The transmission of infection by poorly cleaned endoscopes, especially duodenoscopes has been a hot topic of discussion including this blog. The problem lies in the complexity of these scopes that makes cleaning somewhere between very difficult and impossible even when following the manufacturer’s instructions. At least a half-dozen U.S. outbreaks of carbapenem-resistant Escherichia coli (CRE) and related superbugs since 2012 that were linked to contaminated duodenoscopes. In the latest outbreak, duodenoscopes spread antibiotic-resistant bacteria to seven patients at a University of California at Los Angeles (UCLA) hospital, contributing to two deaths.

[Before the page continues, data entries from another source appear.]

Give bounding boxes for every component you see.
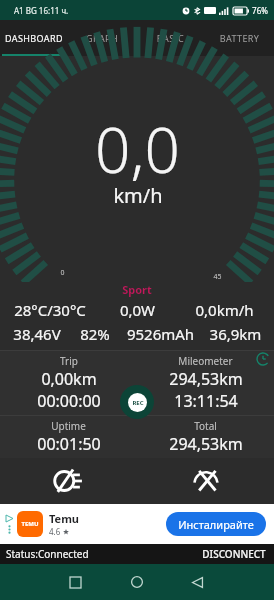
staticText: 38,46V: [4, 324, 70, 344]
staticText: Trip: [60, 354, 78, 368]
staticText: 4.6: [49, 526, 61, 537]
staticText: 28°C/30°C: [6, 300, 94, 320]
staticText: Инсталирайте: [178, 517, 254, 532]
staticText: 0,0: [95, 107, 180, 191]
staticText: Status:Connected: [6, 547, 89, 561]
staticText: 76%: [252, 5, 268, 16]
button[interactable]: DASHBOARD: [0, 20, 68, 56]
button[interactable]: Home: [106, 564, 167, 600]
button[interactable]: Record: [120, 385, 154, 419]
button[interactable]: DISCONNECT: [194, 544, 274, 564]
staticText: Uptime: [51, 419, 86, 433]
staticText: 13:11:54: [174, 390, 238, 412]
button[interactable]: Headlight off: [0, 458, 137, 504]
staticText: GRAPH: [70, 32, 134, 44]
staticText: BATTERY: [207, 32, 272, 44]
staticText: 36,9km: [201, 324, 270, 344]
staticText: 294,53km: [169, 368, 243, 390]
staticText: REC: [132, 399, 144, 407]
button[interactable]: Recents: [45, 564, 106, 600]
staticText: 00:01:50: [37, 433, 101, 455]
staticText: A1 BG 16:11 ч.: [14, 5, 69, 16]
staticText: TEMU: [21, 520, 39, 528]
staticText: 45: [213, 272, 222, 282]
staticText: BASIC: [138, 32, 203, 44]
button[interactable]: Инсталирайте: [166, 512, 266, 536]
button[interactable]: Reset trip: [256, 352, 270, 366]
staticText: 294,53km: [169, 433, 243, 455]
staticText: Sport: [0, 282, 274, 297]
button[interactable]: GRAPH: [68, 20, 136, 56]
staticText: 82%: [70, 324, 120, 344]
button[interactable]: Cruise control off: [137, 458, 274, 504]
staticText: Total: [194, 419, 217, 433]
staticText: 00:00:00: [37, 390, 101, 412]
staticText: DASHBOARD: [2, 32, 66, 44]
staticText: 9526mAh: [120, 324, 201, 344]
staticText: DISCONNECT: [202, 547, 266, 561]
staticText: 0: [60, 268, 65, 278]
staticText: km/h: [113, 182, 163, 209]
button[interactable]: BASIC: [136, 20, 205, 56]
staticText: 0,0km/h: [181, 300, 268, 320]
staticText: 0,0W: [94, 300, 181, 320]
button[interactable]: BATTERY: [205, 20, 274, 56]
staticText: Mileometer: [178, 354, 233, 368]
staticText: Temu: [49, 511, 80, 526]
staticText: 0,00km: [41, 368, 97, 390]
button[interactable]: Back: [167, 564, 228, 600]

The FDA and hospitals nationwide are watching the situation, trying to decide what to do. A few hospitals have taken the lead. The University of Pittsburgh Medical Center (UPMC) issued a statement saying that all their endoscopes are now sterilized with ethylene oxide (EtO) and since that change they have not seen any more infections. UCLA also recently announced that it is now also sterilizing all its scopes with EtO also and no new infections have occurred.

According to the Wall Street Journal the FDA is considering requiring sterilization of all duodenoscopes instead of the current high level disinfection because it is so difficult to clean them thoroughly. Since several hospitals have shown that sterilization is possible, it is difficult to argue that it is impractical. Infections caused by dirty endoscopes is not a new issue and investigations documenting the causal relationship with hospital acquired infections go back decades.

EtO is not the only answer. The Virginia Mason Medical Center in Seattle, adopted a new non-EtO scope-cleaning protocol and now requires that all scopes be quarantined after cleaning, then tested for any residual bacteria before they can be reused. The entire process takes about two and a half days, even longer than EtO sterilization. They had to spend about $1 million purchasing additional scopes, but since implementing this new protocol no new infections have occurred.

In conclusion, there is a serious problem with scopes contaminated with antibiotic resistant bacteria that are not fully removed by standard cleaning techniques. Some hospitals have taken the initiative and absorbed the significant cost of improving their scope disinfection/sterilization process and shown significant improvement. The FDA should strongly urge manufacturers to require hospitals to sterilize or their scopes or otherwise demonstrate that their process renders their scopes pathogen free.  This action should apply not just the duodenoscopes, but any scopes with difficult to clean crevices and lumens; because another infection from an uncleaned endoscope is just unacceptable.